The right of access: You have the right to access and receive a copy of personal information we hold about you.
The right to rectification: You have the right to correct or update your personal information if it is outdated, incorrect or incomplete.
The right to erasure: You can ask for the data we hold about you to be erased from our records.
The right to restrict processing: You can ask for us to restrict the way we process your data.
The right to data portability: You have the right to have the data we hold about you transferred to another organisation.
The right to object to processing: You may object to processing of personal information that is based on legitimate interest. You may withdraw consent for processing that is based on consent (this includes the right to opt out of direct marketing).
The rights in relation to automated decision making and profiling.

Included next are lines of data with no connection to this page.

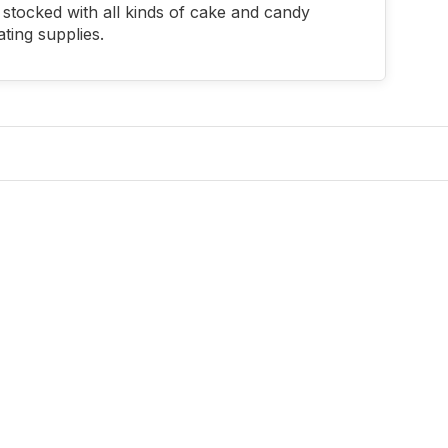
stocked with all kinds of cake and candy
ting supplies.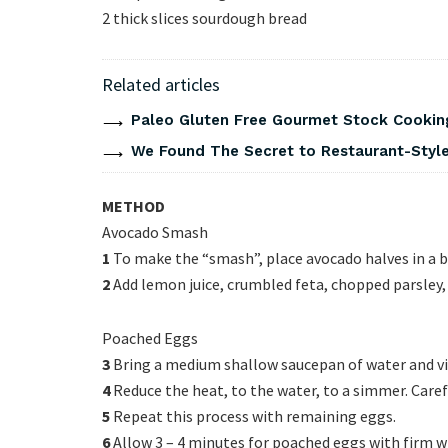
2 thick slices sourdough bread
Related articles
Paleo Gluten Free Gourmet Stock Cookin
We Found The Secret to Restaurant-Style
METHOD
Avocado Smash
1
To make the “smash”, place avocado halves in a b
2
Add lemon juice, crumbled feta, chopped parsley, 
Poached Eggs
3
Bring a medium shallow saucepan of water and vine
4
Reduce the heat, to the water, to a simmer. Carefu
5
Repeat this process with remaining eggs.
6
Allow 3 – 4 minutes for poached eggs with firm wh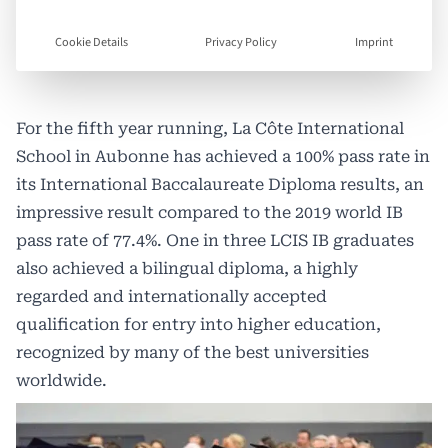
Cookie Details
Privacy Policy
Imprint
For the fifth year running,
La Côte International
School
in Aubonne has achieved a 100% pass rate in
its International Baccalaureate Diploma results, an
impressive result compared to the 2019 world IB
pass rate of 77.4%. One in three LCIS IB graduates
also achieved a bilingual diploma, a highly
regarded and internationally accepted
qualification for entry into higher education,
recognized by many of the best universities
worldwide.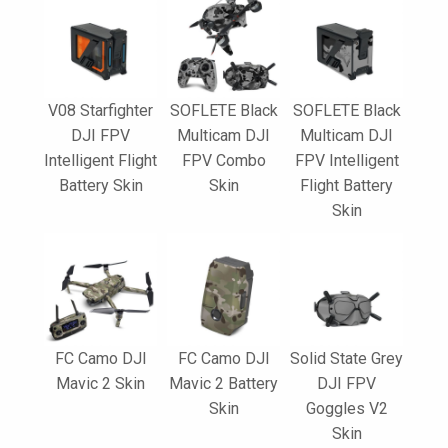
V08 Starfighter
SOFLETE Black
SOFLETE Black
DJI FPV
Multicam DJI
Multicam DJI
Intelligent Flight
FPV Combo
FPV Intelligent
Battery Skin
Skin
Flight Battery
Skin
FC Camo DJI
FC Camo DJI
Solid State Grey
Mavic 2 Skin
Mavic 2 Battery
DJI FPV
Skin
Goggles V2
Skin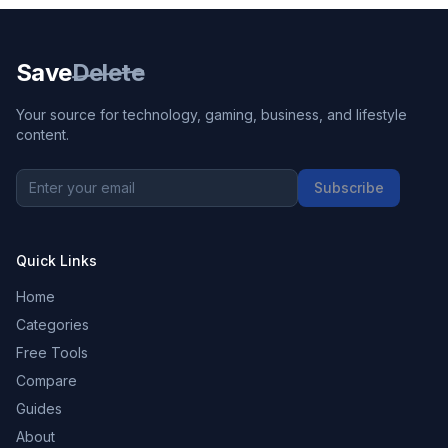
Save
Delete
Your source for technology, gaming, business, and lifestyle
content.
Subscribe
Quick Links
Home
Categories
Free Tools
Compare
Guides
About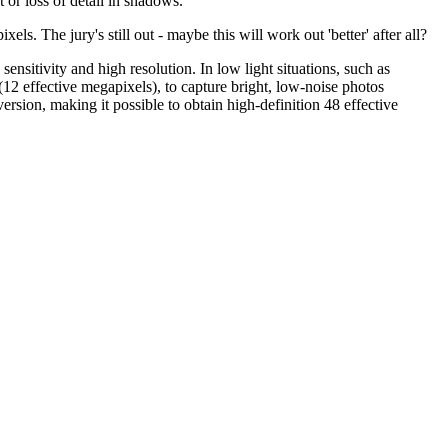
 or loss of detail in shadows.
els. The jury's still out - maybe this will work out 'better' after all?
ensitivity and high resolution. In low light situations, such as
s (12 effective megapixels), to capture bright, low-noise photos
rsion, making it possible to obtain high-definition 48 effective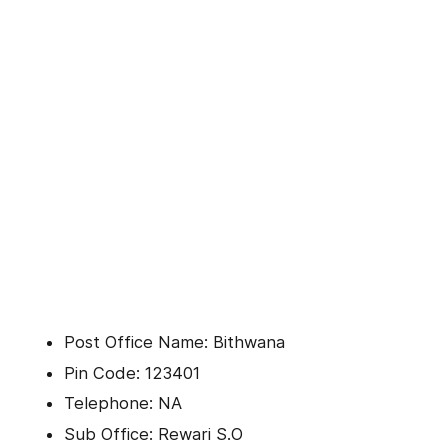
Post Office Name: Bithwana
Pin Code: 123401
Telephone: NA
Sub Office: Rewari S.O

To exercise any of these rights, or to ask a question about these rights or any other provision of this statement, or about our processing of your personal information, please contact firstname.lastname@example.org.
If you would like to lodge a complaint about our service, please contact email@example.com.
You have the right to lodge a complaint about how we handle your Information with your relevant regulatory authority in terms of the applicable law that applies to you.
The European Commission
Online complaint procedure: https://ec.europa.eu/info/about-european-commission/contact/problems-and-complaints
Address: European Commission, Secretary-General
B-1049 Brussels, BELGIUM
The independent Data Protection Authority per member state
Website listing all DPA's per member state: http://ec.europa.eu/justice/article-29/structure/data-protection-authorities/index_en.htm
The Information Commissioner's Office
Tel: 0303 123 1113
We may update this notice from time to time. You should check this page occasionally to ensure you are happy with any changes to this notice. We may notify you of significant changes to this notice by email or through the relevant notification platform.